I just knew she was ours... NOPE!
Then there was our "baby L" Awe *sigh*... I can remember holding him and loving on him like it was yesterday. We were sought out & picked by a young woman to adopt her son through a private adoption. We became very close to this girl & close to her family. We were blessed to be able to go to her sono appointments & spent time getting to know her before the big day... Well the big day came & it was amazing! I was in the delivery room & got to see sweet "baby L" be born into this world, then we got to have him in our own private room with us to start our bonding as a new little family... that lasted for 34 hours... his mom changed her mind as she was being discharged from the hospital.
I just knew he was ours... NOPE!

I have to remember & remind myself everyday that NOPE doesn't mean NO... It just means Not right Now, something bigger & better than we can ever imagine is on it's way. So for that I am thankful. 


 Trey
 Sweet Shay

 "Baby L"
 We will always hold a special place in our hearts for each of these sweet precious angels. 
May God be with each of them every second of every day.

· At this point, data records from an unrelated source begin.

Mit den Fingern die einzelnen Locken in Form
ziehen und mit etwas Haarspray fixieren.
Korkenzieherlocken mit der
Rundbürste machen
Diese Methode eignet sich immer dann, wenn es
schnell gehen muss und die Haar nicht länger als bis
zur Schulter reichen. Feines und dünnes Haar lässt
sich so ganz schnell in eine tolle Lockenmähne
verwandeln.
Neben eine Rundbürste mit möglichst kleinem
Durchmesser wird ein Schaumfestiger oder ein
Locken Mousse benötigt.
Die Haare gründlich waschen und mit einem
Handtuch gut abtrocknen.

Thursday, February 16, 2012

Blaa =o/

I need to be a better blogger!! I cant use the excuse that I don't have time... because people with babies, jobs & hubby's take time out to update & post on there blogs. Honestly I sometimes think no one cares what I have to say =o(   Then I think I'm really boring and I don't have much going on... So I guess for now I might just make this a photo blog.... I might just post pictures... until something fabulous happens... then I'll talk about that!
I would love to camp here with friends & family!!

Friday, February 3, 2012

:(


Really missing these babies today!! I pray for you both every day. I pray that you both are getting all the love that you deserve. I pray that God has his angels watching over you. I pray a hedge of protection over you. I pray that you will remember how much we loved you both! I pray!!!